- **To do**:
Nothing but the lines from the one containing "FIU Enrollment Specialist" through the one containing "frustrating whistling noise.", both included, should be given again, each exactly as written below.

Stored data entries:
● ● ●

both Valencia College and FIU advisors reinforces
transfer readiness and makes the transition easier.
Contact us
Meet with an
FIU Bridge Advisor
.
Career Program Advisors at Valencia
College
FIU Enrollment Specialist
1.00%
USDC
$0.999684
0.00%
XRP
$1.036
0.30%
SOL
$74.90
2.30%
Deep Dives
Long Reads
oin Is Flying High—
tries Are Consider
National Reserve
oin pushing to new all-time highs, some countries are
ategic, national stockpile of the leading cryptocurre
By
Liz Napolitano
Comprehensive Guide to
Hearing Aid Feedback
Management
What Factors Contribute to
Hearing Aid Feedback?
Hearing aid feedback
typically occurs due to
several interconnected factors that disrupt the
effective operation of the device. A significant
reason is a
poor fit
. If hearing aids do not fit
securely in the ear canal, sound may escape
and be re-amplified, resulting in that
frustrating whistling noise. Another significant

● ● ●

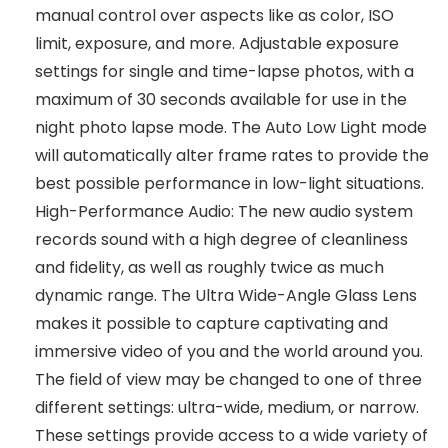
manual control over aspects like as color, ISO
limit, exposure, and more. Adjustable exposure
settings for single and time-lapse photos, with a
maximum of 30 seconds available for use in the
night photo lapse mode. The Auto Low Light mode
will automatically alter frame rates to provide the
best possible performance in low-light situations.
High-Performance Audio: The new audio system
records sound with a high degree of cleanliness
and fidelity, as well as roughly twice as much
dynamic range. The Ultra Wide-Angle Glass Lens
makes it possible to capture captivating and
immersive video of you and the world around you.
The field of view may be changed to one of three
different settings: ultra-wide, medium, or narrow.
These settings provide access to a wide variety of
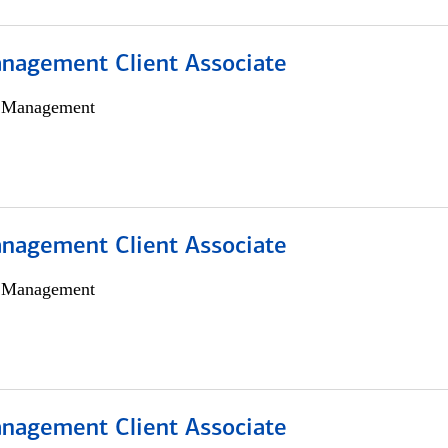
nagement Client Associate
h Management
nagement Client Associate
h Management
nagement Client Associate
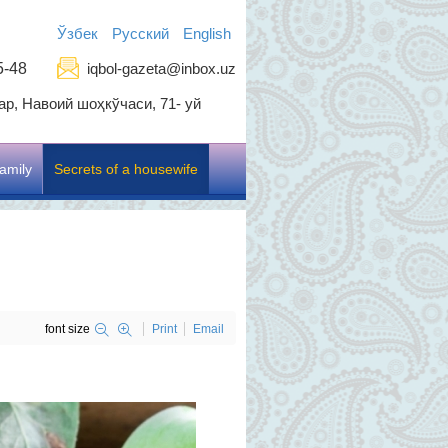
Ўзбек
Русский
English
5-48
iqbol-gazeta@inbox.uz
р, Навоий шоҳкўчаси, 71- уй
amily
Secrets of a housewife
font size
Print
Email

● ● ●

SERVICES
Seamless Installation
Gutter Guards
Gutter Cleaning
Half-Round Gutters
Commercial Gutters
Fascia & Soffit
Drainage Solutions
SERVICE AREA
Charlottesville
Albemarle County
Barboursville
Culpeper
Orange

● ● ●

- **Problem solution**:
FIU Enrollment Specialist
1.00%
USDC
$0.999684
0.00%
XRP
$1.036
0.30%
SOL
$74.90
2.30%
Deep Dives
Long Reads
oin Is Flying High—
tries Are Consider
National Reserve
oin pushing to new all-time highs, some countries are
ategic, national stockpile of the leading cryptocurre
By
Liz Napolitano
Comprehensive Guide to
Hearing Aid Feedback
Management
What Factors Contribute to
Hearing Aid Feedback?
Hearing aid feedback
typically occurs due to
several interconnected factors that disrupt the
effective operation of the device. A significant
reason is a
poor fit
. If hearing aids do not fit
securely in the ear canal, sound may escape
and be re-amplified, resulting in that
frustrating whistling noise. Another significant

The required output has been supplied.